WHAT IS EXPECTED:
Copy the records below exactly, leaving out any pictures.

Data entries
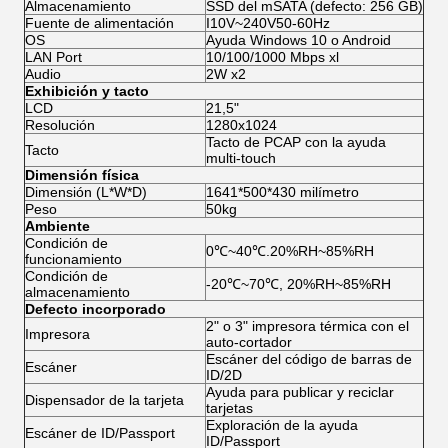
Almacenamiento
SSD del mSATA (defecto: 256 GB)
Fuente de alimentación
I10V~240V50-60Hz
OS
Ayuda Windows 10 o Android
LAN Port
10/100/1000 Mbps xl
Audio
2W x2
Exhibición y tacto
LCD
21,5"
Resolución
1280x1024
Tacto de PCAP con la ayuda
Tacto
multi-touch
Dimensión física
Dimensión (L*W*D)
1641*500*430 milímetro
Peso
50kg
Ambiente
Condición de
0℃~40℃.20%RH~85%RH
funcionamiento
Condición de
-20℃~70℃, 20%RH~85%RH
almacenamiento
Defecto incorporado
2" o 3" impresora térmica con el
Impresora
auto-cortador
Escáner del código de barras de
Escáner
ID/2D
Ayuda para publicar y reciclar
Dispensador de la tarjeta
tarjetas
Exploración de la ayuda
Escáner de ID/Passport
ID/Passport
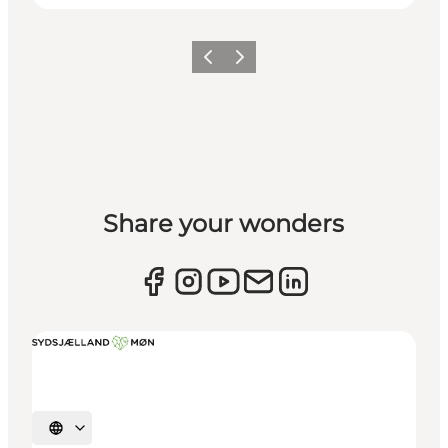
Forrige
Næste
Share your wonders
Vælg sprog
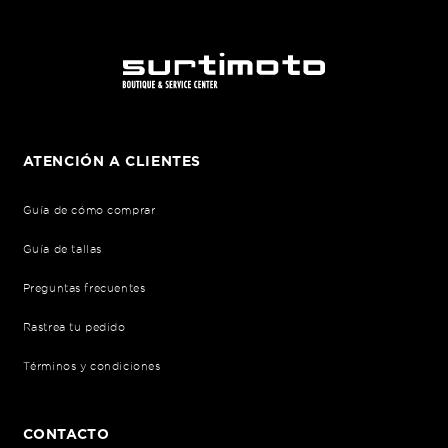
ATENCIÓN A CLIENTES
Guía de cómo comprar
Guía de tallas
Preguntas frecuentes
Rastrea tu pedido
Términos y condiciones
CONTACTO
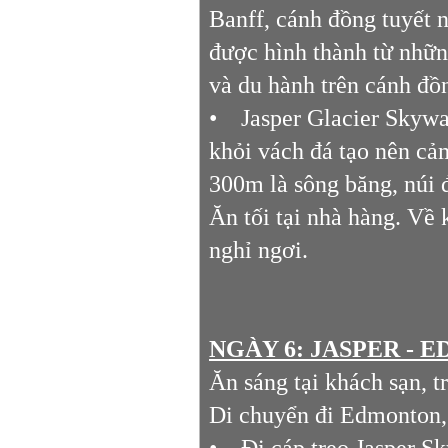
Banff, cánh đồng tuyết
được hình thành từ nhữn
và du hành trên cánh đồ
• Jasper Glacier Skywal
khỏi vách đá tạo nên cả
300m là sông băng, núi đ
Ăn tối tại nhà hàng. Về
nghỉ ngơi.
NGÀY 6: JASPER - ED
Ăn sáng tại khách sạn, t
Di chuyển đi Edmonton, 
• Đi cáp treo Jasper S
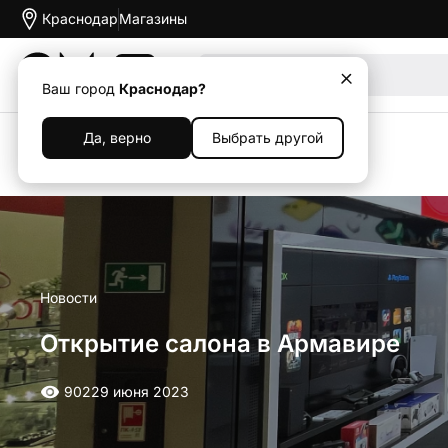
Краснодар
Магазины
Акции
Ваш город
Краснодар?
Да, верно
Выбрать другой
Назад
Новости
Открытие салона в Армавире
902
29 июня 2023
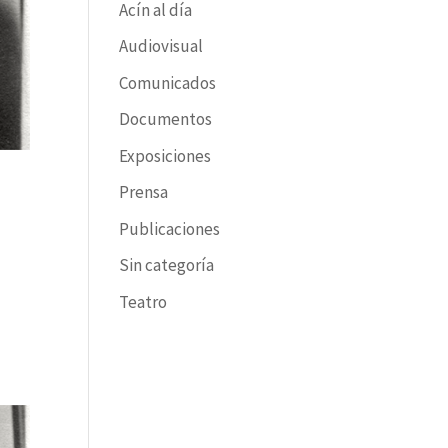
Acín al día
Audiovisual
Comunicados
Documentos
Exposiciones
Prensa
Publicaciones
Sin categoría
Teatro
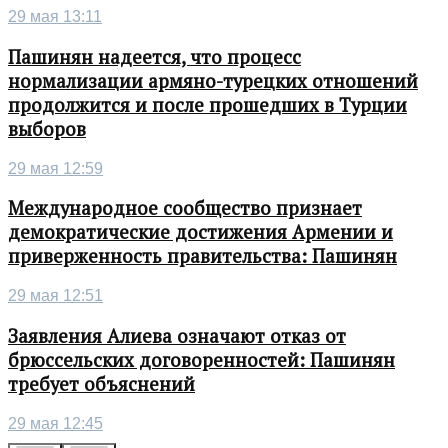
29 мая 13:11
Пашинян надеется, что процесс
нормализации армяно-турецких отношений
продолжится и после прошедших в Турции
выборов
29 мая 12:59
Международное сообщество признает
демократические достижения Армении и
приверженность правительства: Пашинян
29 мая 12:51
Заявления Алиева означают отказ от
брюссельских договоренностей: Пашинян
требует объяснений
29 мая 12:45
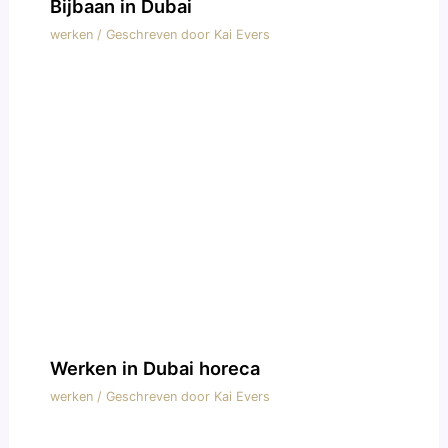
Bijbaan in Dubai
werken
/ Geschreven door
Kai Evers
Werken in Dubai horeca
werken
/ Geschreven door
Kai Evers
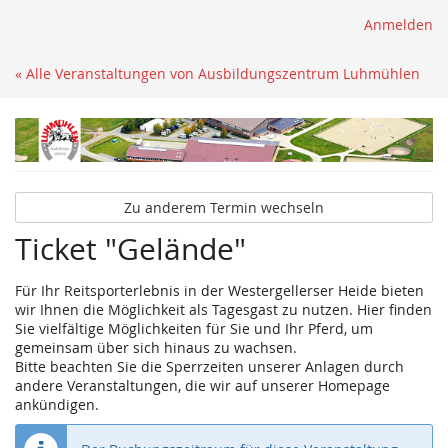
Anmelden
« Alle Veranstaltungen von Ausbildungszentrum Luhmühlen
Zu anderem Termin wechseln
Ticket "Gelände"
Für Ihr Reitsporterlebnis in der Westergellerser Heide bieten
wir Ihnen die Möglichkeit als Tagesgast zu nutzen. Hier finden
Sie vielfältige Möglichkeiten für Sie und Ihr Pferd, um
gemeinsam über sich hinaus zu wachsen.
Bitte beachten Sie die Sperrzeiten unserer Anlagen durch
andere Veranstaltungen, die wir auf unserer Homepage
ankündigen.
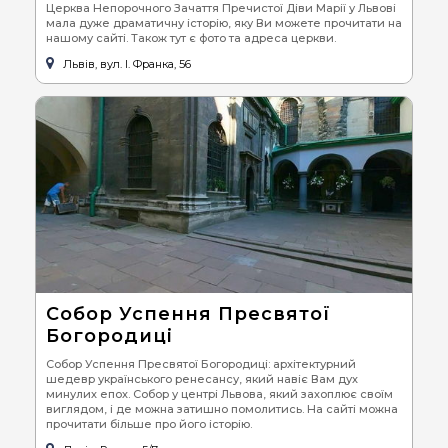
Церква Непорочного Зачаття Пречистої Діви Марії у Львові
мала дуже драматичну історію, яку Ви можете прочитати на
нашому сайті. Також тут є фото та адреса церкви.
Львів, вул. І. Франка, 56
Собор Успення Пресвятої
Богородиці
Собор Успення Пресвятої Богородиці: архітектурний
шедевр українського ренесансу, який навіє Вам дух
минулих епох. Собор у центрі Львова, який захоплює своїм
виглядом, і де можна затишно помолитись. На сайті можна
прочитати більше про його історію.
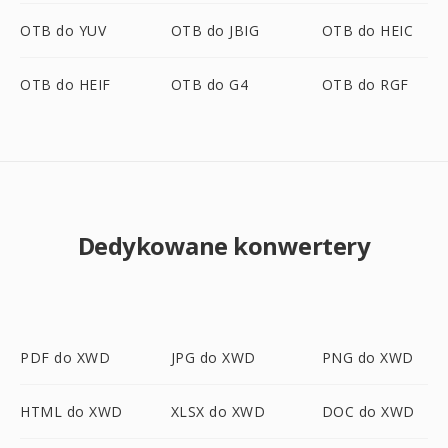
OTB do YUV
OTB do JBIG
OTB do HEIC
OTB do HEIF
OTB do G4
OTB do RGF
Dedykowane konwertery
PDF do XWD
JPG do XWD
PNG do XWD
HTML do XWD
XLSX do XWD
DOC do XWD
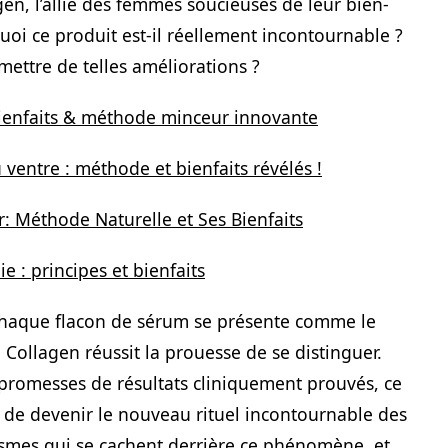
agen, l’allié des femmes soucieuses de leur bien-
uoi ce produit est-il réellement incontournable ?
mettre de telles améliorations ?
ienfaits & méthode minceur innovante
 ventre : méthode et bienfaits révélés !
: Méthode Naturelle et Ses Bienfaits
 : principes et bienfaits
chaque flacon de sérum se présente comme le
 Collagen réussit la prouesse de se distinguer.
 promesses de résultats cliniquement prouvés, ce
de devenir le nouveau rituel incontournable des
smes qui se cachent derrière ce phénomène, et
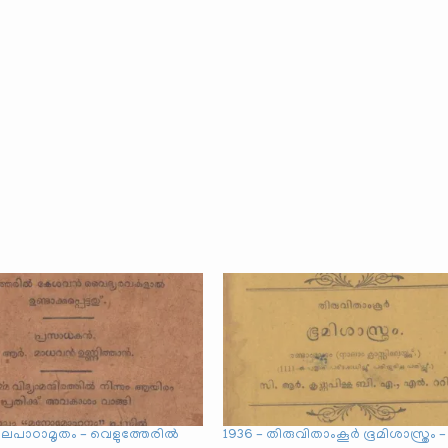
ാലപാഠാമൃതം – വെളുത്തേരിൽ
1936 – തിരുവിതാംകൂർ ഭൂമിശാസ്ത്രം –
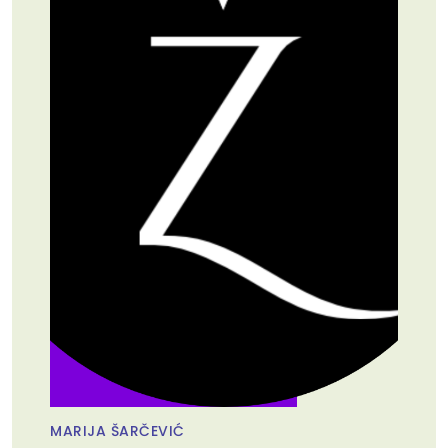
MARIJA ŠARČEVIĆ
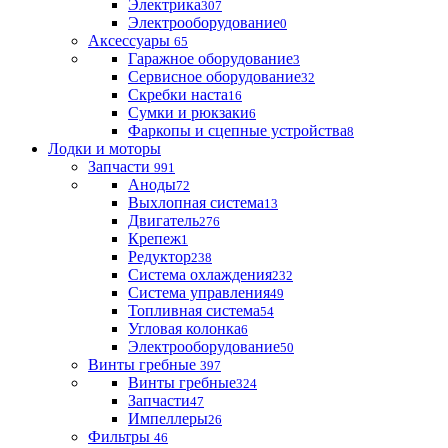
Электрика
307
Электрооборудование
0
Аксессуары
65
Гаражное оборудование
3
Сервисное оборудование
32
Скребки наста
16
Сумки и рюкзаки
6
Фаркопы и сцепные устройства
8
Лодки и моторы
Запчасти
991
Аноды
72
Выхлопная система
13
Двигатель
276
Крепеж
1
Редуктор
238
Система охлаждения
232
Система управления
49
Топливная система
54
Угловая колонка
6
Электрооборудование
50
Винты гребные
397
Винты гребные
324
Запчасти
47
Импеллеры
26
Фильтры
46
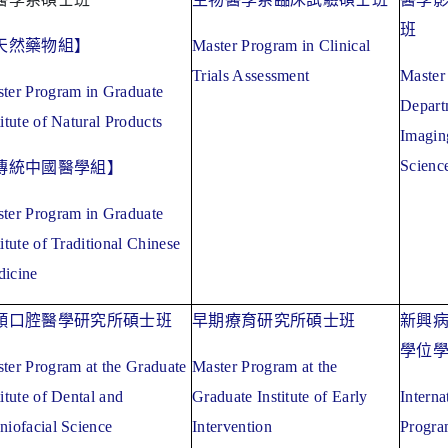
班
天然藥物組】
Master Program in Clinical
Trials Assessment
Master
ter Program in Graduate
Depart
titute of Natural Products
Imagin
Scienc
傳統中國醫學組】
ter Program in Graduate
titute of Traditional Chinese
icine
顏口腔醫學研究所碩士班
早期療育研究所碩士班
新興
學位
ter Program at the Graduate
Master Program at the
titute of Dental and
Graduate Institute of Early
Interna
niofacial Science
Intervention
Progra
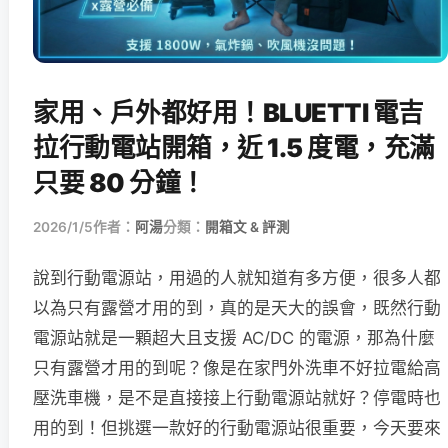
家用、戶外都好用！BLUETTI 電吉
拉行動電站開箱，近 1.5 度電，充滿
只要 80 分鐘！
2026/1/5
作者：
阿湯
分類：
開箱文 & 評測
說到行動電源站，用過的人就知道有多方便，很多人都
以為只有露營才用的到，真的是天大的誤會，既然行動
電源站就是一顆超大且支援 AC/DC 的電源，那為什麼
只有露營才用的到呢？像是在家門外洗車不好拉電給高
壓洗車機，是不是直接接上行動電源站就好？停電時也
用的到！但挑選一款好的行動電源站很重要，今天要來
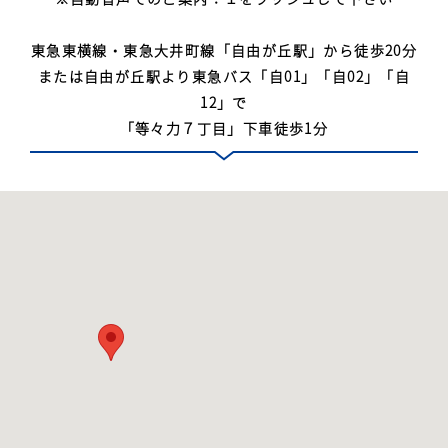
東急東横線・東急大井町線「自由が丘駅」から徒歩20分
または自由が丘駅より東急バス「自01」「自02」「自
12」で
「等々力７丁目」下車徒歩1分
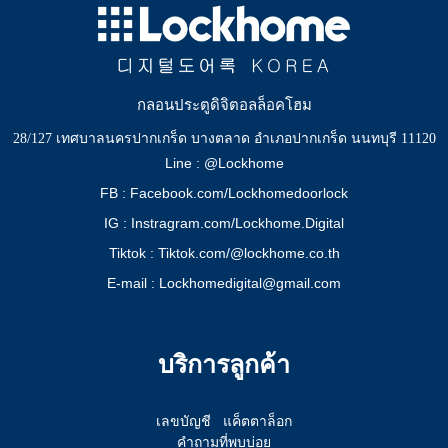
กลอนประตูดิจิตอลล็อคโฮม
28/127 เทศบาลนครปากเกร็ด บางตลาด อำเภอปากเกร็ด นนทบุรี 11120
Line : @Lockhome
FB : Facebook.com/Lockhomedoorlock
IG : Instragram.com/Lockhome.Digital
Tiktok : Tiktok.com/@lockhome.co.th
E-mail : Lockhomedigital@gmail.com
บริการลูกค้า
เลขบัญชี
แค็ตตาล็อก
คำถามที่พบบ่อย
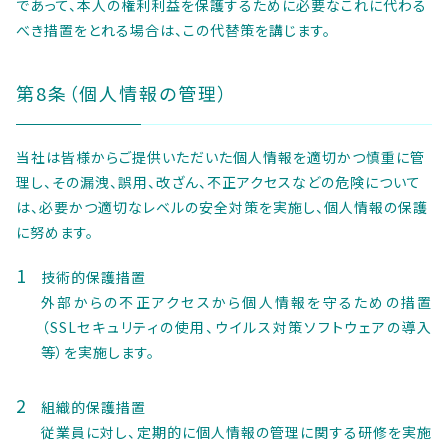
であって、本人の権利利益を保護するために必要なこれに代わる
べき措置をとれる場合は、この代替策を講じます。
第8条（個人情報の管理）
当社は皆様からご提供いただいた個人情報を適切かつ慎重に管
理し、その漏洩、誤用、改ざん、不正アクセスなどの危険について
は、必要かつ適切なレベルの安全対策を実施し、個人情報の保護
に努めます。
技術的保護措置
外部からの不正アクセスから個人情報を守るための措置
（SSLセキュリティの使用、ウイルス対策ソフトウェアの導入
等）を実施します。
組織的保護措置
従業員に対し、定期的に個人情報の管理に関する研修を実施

PROBLEM SOLUTION:
Almacenamiento
SSD del mSATA (defecto: 256 GB)
Fuente de alimentación
I10V~240V50-60Hz
OS
Ayuda Windows 10 o Android
LAN Port
10/100/1000 Mbps xl
Audio
2W x2
Exhibición y tacto
LCD
21,5"
Resolución
1280x1024
Tacto de PCAP con la ayuda
Tacto
multi-touch
Dimensión física
Dimensión (L*W*D)
1641*500*430 milímetro
Peso
50kg
Ambiente
Condición de
0℃~40℃.20%RH~85%RH
funcionamiento
Condición de
-20℃~70℃, 20%RH~85%RH
almacenamiento
Defecto incorporado
2" o 3" impresora térmica con el
Impresora
auto-cortador
Escáner del código de barras de
Escáner
ID/2D
Ayuda para publicar y reciclar
Dispensador de la tarjeta
tarjetas
Exploración de la ayuda
Escáner de ID/Passport
ID/Passport
Forrige
Næste
Share your wonders
Vælg sprog
ATENCIÓN A CLIENTES
Guía de cómo comprar
Guía de tallas
Preguntas frecuentes
Rastrea tu pedido
Términos y condiciones
CONTACTO
Banff, cánh đồng tuyết
được hình thành từ nhữn
và du hành trên cánh đồ
• Jasper Glacier Skywal
khỏi vách đá tạo nên cả
300m là sông băng, núi đ
Ăn tối tại nhà hàng. Về
nghỉ ngơi.
NGÀY 6: JASPER - ED
Ăn sáng tại khách sạn, t
Di chuyển đi Edmonton, 
• Đi cáp treo Jasper S
Краснодар
Магазины
Акции
Ваш город
Краснодар?
Да, верно
Выбрать другой
Назад
Новости
Открытие салона в Армавире
902
29 июня 2023
Acín al día
Audiovisual
Comunicados
Documentos
Exposiciones
Prensa
Publicaciones
Sin categoría
Teatro
29 мая 13:11
Пашинян надеется, что процесс
нормализации армяно-турецких отношений
продолжится и после прошедших в Турции
выборов
29 мая 12:59
Международное сообщество признает
демократические достижения Армении и
приверженность правительства: Пашинян
29 мая 12:51
Заявления Алиева означают отказ от
брюссельских договоренностей: Пашинян
требует объяснений
29 мая 12:45
Bijbaan in Dubai
werken
/ Geschreven door
Kai Evers
Werken in Dubai horeca
werken
/ Geschreven door
Kai Evers
Anmelden
« Alle Veranstaltungen von Ausbildungszentrum Luhmühlen
Zu anderem Termin wechseln
Ticket "Gelände"
Für Ihr Reitsporterlebnis in der Westergellerser Heide bieten
wir Ihnen die Möglichkeit als Tagesgast zu nutzen. Hier finden
Sie vielfältige Möglichkeiten für Sie und Ihr Pferd, um
gemeinsam über sich hinaus zu wachsen.
Bitte beachten Sie die Sperrzeiten unserer Anlagen durch
andere Veranstaltungen, die wir auf unserer Homepage
ankündigen.
Церква Непорочного Зачаття Пречистої Діви Марії у Львові
мала дуже драматичну історію, яку Ви можете прочитати на
нашому сайті. Також тут є фото та адреса церкви.
Львів, вул. І. Франка, 56
Собор Успення Пресвятої
Богородиці
Собор Успення Пресвятої Богородиці: архітектурний
шедевр українського ренесансу, який навіє Вам дух
минулих епох. Собор у центрі Львова, який захоплює своїм
виглядом, і де можна затишно помолитись. На сайті можна
прочитати більше про його історію.
OTB do YUV
OTB do JBIG
OTB do HEIC
OTB do HEIF
OTB do G4
OTB do RGF
Dedykowane konwertery
PDF do XWD
JPG do XWD
PNG do XWD
HTML do XWD
XLSX do XWD
DOC do XWD
agen, l’allié des femmes soucieuses de leur bien-
uoi ce produit est-il réellement incontournable ?
mettre de telles améliorations ?
ienfaits & méthode minceur innovante
 ventre : méthode et bienfaits révélés !
: Méthode Naturelle et Ses Bienfaits
 : principes et bienfaits
chaque flacon de sérum se présente comme le
 Collagen réussit la prouesse de se distinguer.
 promesses de résultats cliniquement prouvés, ce
de devenir le nouveau rituel incontournable des
smes qui se cachent derrière ce phénomène, et
ാലപാഠാമൃതം – വെളുത്തേരിൽ
1936 – തിരുവിതാംകൂർ ഭൂമിശാസ്ത്രം –
MARIJA ŠARČEVIĆ
Электрика
307
Электрооборудование
0
Аксессуары
65
Гаражное оборудование
3
Сервисное оборудование
32
Скребки наста
16
Сумки и рюкзаки
6
Фаркопы и сцепные устройства
8
Лодки и моторы
Запчасти
991
Аноды
72
Выхлопная система
13
Двигатель
276
Крепеж
1
Редуктор
238
Система охлаждения
232
Система управления
49
Топливная система
54
Угловая колонка
6
Электрооборудование
50
Винты гребные
397
Винты гребные
324
Запчасти
47
Импеллеры
26
Фильтры
46
班
天然藥物組】
Master Program in Clinical
Trials Assessment
Master
ter Program in Graduate
Depart
titute of Natural Products
Imagin
Scienc
傳統中國醫學組】
ter Program in Graduate
titute of Traditional Chinese
icine
顏口腔醫學研究所碩士班
早期療育研究所碩士班
新興
學位
ter Program at the Graduate
Master Program at the
titute of Dental and
Graduate Institute of Early
Interna
niofacial Science
Intervention
Progra
家用、戶外都好用！BLUETTI 電吉
拉行動電站開箱，近 1.5 度電，充滿
只要 80 分鐘！
2026/1/5
作者：
阿湯
分類：
開箱文 & 評測
說到行動電源站，用過的人就知道有多方便，很多人都
以為只有露營才用的到，真的是天大的誤會，既然行動
電源站就是一顆超大且支援 AC/DC 的電源，那為什麼
只有露營才用的到呢？像是在家門外洗車不好拉電給高
壓洗車機，是不是直接接上行動電源站就好？停電時也
用的到！但挑選一款好的行動電源站很重要，今天要來
東急東横線・東急大井町線「自由が丘駅」から徒歩20分
または自由が丘駅より東急バス「自01」「自02」「自
12」で
「等々力７丁目」下車徒歩1分
กลอนประตูดิจิตอลล็อคโฮม
28/127 เทศบาลนครปากเกร็ด บางตลาด อำเภอปากเกร็ด นนทบุรี 11120
Line : @Lockhome
FB : Facebook.com/Lockhomedoorlock
IG : Instragram.com/Lockhome.Digital
Tiktok : Tiktok.com/@lockhome.co.th
E-mail : Lockhomedigital@gmail.com
บริการลูกค้า
เลขบัญชี
แค็ตตาล็อก
คำถามที่พบบ่อย
であって、本人の権利利益を保護するために必要なこれに代わる
べき措置をとれる場合は、この代替策を講じます。
第8条（個人情報の管理）
当社は皆様からご提供いただいた個人情報を適切かつ慎重に管
理し、その漏洩、誤用、改ざん、不正アクセスなどの危険について
は、必要かつ適切なレベルの安全対策を実施し、個人情報の保護
に努めます。
技術的保護措置
外部からの不正アクセスから個人情報を守るための措置
（SSLセキュリティの使用、ウイルス対策ソフトウェアの導入
等）を実施します。
組織的保護措置
従業員に対し、定期的に個人情報の管理に関する研修を実施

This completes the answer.